* **TASK TO COMPLETE**: Below are records to be repeated exactly. Leave their pictures behind.
GIVEN DATA START
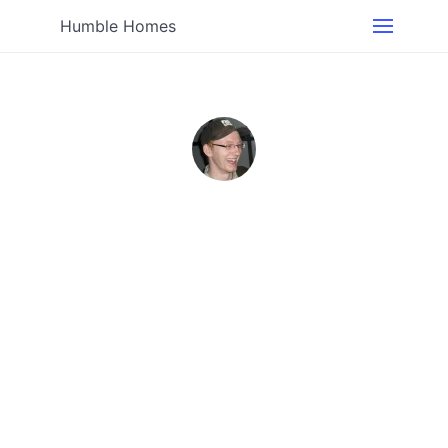
Humble Homes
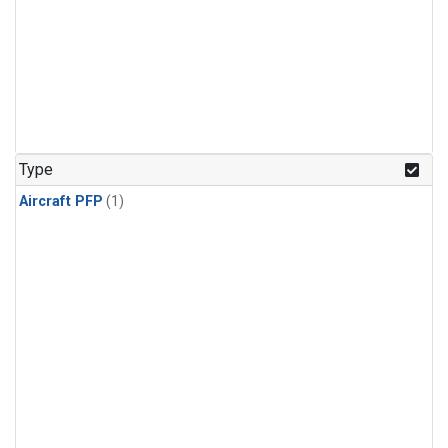
Type
Aircraft PFP
(1)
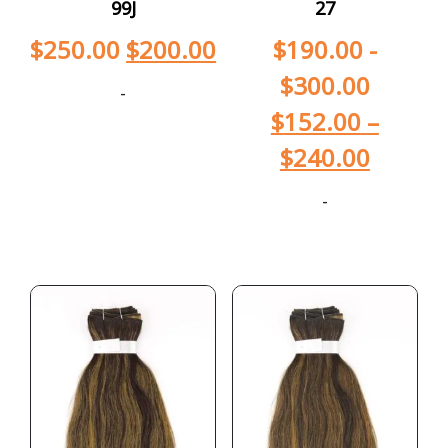
99J
27
$
250.00
$
200.00
$
190.00
-
$
300.00
-
$
152.00
–
$
240.00
-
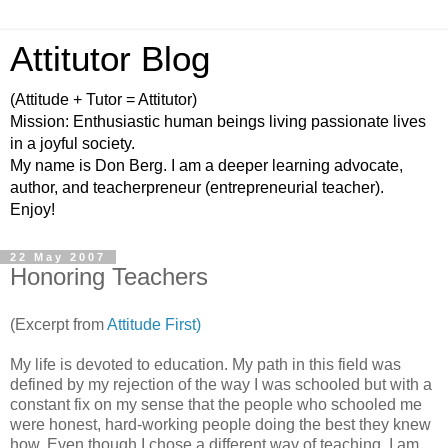
Attitutor Blog
(Attitude + Tutor = Attitutor)
Mission: Enthusiastic human beings living passionate lives
in a joyful society.
My name is Don Berg. I am a deeper learning advocate,
author, and teacherpreneur (entrepreneurial teacher).
Enjoy!
22 May 2007
Honoring Teachers
(Excerpt from
Attitude First)
My life is devoted to education. My path in this field was
defined by my rejection of the way I was schooled but with a
constant fix on my sense that the people who schooled me
were honest, hard-working people doing the best they knew
how. Even though I chose a different way of teaching, I am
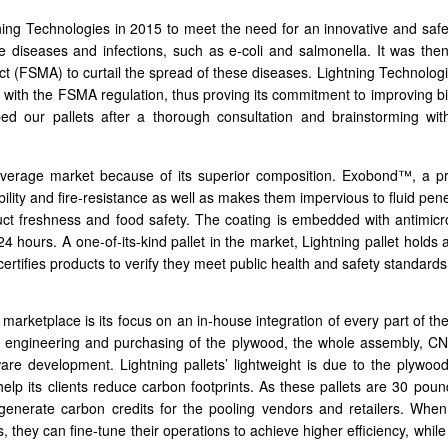
ng Technologies in 2015 to meet the need for an innovative and safe
ne diseases and infections, such as e-coli and salmonella. It was then
t (FSMA) to curtail the spread of these diseases. Lightning Technologi
gns with the FSMA regulation, thus proving its commitment to improving b
ed our pallets after a thorough consultation and brainstorming wit
everage market because of its superior composition. Exobond™, a pr
bility and fire-resistance as well as makes them impervious to fluid pe
duct freshness and food safety. The coating is embedded with antimicr
 24 hours. A one-of-its-kind pallet in the market, Lightning pallet holds 
certifies products to verify they meet public health and safety standards
 marketplace is its focus on an in-house integration of every part of the
 engineering and purchasing of the plywood, the whole assembly, CN
re development. Lightning pallets’ lightweight is due to the plywood
help its clients reduce carbon footprints. As these pallets are 30 poun
 generate carbon credits for the pooling vendors and retailers. Whe
ts, they can fine-tune their operations to achieve higher efficiency, whil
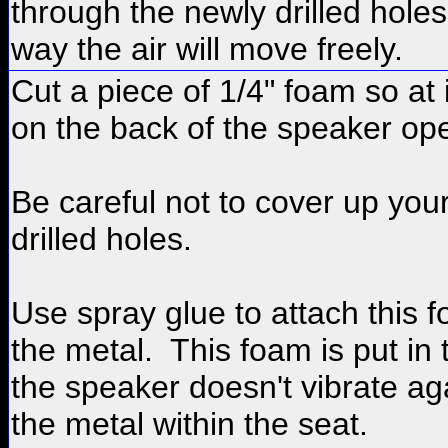
through the newly drilled holes.
way the air will move freely.
Cut a piece of 1/4" foam so at it 
on the back of the speaker op
Be careful not to cover up you
drilled holes.
Use spray glue to attach this 
the metal. This foam is put in 
the speaker doesn't vibrate ag
the metal within the seat.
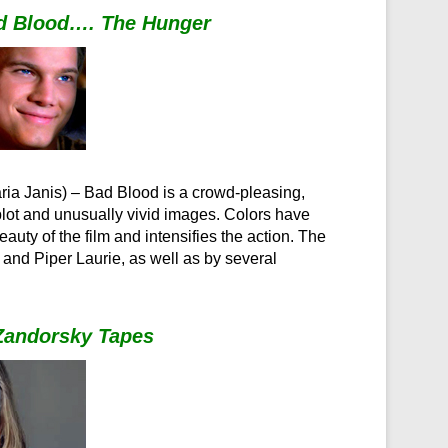
d Blood…. The Hunger
Maria Janis) – Bad Blood is a crowd-pleasing,
 plot and unusually vivid images. Colors have
ty of the film and intensifies the action. The
and Piper Laurie, as well as by several
 Zandorsky Tapes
GIVEN DATA END
* **ANSWER SPACE**:
Humble Homes
Type
Aircraft PFP
(1)
99J
27
$
250.00
$
200.00
$
190.00
-
$
300.00
-
$
152.00
–
$
240.00
-
Attitutor Blog
(Attitude + Tutor = Attitutor)
Mission: Enthusiastic human beings living passionate lives
in a joyful society.
My name is Don Berg. I am a deeper learning advocate,
author, and teacherpreneur (entrepreneurial teacher).
Enjoy!
22 May 2007
Honoring Teachers
(Excerpt from
Attitude First)
My life is devoted to education. My path in this field was
defined by my rejection of the way I was schooled but with a
constant fix on my sense that the people who schooled me
were honest, hard-working people doing the best they knew
how. Even though I chose a different way of teaching, I am
ng Technologies in 2015 to meet the need for an innovative and safe
ne diseases and infections, such as e-coli and salmonella. It was then
t (FSMA) to curtail the spread of these diseases. Lightning Technologi
gns with the FSMA regulation, thus proving its commitment to improving b
ed our pallets after a thorough consultation and brainstorming wit
everage market because of its superior composition. Exobond™, a pr
bility and fire-resistance as well as makes them impervious to fluid pe
duct freshness and food safety. The coating is embedded with antimicr
 24 hours. A one-of-its-kind pallet in the market, Lightning pallet holds 
certifies products to verify they meet public health and safety standards
 marketplace is its focus on an in-house integration of every part of the
 engineering and purchasing of the plywood, the whole assembly, CN
re development. Lightning pallets’ lightweight is due to the plywood
help its clients reduce carbon footprints. As these pallets are 30 poun
 generate carbon credits for the pooling vendors and retailers. Whe
ts, they can fine-tune their operations to achieve higher efficiency, whil
through the newly drilled holes.
way the air will move freely.
Cut a piece of 1/4" foam so at it 
on the back of the speaker op
Be careful not to cover up you
drilled holes.
Use spray glue to attach this 
the metal. This foam is put in 
the speaker doesn't vibrate ag
the metal within the seat.
d Blood…. The Hunger
Maria Janis) – Bad Blood is a crowd-pleasing,
 plot and unusually vivid images. Colors have
ty of the film and intensifies the action. The
and Piper Laurie, as well as by several
 Zandorsky Tapes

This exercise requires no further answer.